David Mirkin told the Daily News of Los Angeles that "Bart's Girlfriend" and "Homer the Great" are his favorite episodes of the season. Mirkin liked the scene where Bart is punched by Nelson at the playground because Bart takes a while to recover, which made the scene more realistic. In 1995, Nancy Cartwright told the Chicago Tribune that this episode, and "Lisa's Substitute" from season two, are her two favorite The Simpsons episodes.

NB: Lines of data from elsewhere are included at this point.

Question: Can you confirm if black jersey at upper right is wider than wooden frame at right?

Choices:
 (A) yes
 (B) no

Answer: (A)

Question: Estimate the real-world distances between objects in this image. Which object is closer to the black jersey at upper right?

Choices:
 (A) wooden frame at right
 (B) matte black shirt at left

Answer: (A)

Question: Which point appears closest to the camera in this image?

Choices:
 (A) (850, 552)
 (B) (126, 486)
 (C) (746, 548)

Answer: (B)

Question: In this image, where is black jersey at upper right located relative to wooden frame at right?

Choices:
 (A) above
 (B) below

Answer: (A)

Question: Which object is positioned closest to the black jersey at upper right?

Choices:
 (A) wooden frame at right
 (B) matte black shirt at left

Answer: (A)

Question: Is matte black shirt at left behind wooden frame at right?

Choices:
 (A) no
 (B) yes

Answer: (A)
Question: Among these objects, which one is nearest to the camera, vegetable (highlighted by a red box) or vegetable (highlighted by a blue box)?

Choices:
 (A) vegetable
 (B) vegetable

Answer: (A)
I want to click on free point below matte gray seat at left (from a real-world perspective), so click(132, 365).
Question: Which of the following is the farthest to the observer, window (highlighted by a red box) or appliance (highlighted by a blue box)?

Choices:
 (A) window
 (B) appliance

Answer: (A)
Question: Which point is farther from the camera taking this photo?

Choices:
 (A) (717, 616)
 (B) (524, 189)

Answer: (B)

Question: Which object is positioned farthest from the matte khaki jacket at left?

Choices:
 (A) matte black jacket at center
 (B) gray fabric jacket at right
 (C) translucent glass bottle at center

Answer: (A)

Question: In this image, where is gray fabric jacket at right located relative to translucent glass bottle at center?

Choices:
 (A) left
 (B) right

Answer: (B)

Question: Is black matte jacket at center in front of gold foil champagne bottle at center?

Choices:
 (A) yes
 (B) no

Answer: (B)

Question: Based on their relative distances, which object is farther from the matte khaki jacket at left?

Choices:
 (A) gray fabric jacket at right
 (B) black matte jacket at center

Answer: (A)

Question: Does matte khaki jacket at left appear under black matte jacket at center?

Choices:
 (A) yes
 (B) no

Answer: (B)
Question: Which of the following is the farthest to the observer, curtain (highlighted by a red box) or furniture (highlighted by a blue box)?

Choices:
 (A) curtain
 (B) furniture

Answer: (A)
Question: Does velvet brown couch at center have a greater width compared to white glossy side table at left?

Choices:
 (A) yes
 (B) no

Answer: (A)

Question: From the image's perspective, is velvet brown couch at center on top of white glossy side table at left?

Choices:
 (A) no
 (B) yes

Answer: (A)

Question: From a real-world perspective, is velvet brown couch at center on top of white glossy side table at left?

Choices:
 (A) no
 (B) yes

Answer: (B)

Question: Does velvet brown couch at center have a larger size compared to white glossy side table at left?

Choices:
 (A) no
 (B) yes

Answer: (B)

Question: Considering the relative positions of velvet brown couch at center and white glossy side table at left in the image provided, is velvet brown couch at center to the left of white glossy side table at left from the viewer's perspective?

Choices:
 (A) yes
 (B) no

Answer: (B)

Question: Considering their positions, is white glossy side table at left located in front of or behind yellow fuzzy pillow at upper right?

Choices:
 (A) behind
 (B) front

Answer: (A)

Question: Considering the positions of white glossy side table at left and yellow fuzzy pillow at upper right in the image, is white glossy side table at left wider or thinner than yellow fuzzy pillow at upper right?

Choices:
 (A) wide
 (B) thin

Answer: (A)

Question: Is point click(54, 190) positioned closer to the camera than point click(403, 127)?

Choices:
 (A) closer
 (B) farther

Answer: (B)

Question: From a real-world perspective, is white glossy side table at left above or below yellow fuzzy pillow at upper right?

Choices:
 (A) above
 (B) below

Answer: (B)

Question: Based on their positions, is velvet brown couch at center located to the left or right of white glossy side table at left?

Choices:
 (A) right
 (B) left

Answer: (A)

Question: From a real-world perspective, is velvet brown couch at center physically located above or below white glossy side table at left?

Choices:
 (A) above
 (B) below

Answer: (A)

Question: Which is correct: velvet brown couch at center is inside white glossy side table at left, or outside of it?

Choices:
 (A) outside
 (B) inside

Erik Adams writes "He’s got a thing for the preacher’s daughter, and he’s got it bad, an emotional state brilliantly illustrated by the gauntlet the episode stages for its protagonist. He’s a patsy for her, he risks serious cranial injury for her, he even takes one of Nelson’s fists to the gut for his playground love. (Cue one of the bully’s weirdly chivalrous one-liners: 'That’s for besmirching an innocent girl’s name!') It’s in touches like this that 'Bart’s Girlfriend' bests the similarly themed 'New Kid On The Block'—in that episode, Bart’s feelings are treated as an afterthought, only coming into play as the motivation for his plot against Jimbo Jones. This week’s Simpsons installment doesn’t just symbolically tear Bart’s heart out—it smears his guts all over the screen in ways comedic and poignant. This is a personal, heartfelt story, and Jonathan Collier’s script treats it as such, maintaining an intimate, Bart-and-Jessica-centric focus until momentum dictates the inclusion of Springfield at large. Once the townspeople are involved, the story loses some of its power, but the focus returns to the ill-suited lovebirds as the end credits prepare to roll—eventually narrowing to capture just Bart, alone on the church steps, no lessons learned or morals gleaned." He notes "Another great one-liner from Nelson, responding to his violation of cowboys-and-Indians’ historical accuracy: 'Hey, records from that era are spotty—at best.' The bully’s definitely having trouble keeping his sensitivity and latent interest in book-learning in check this week."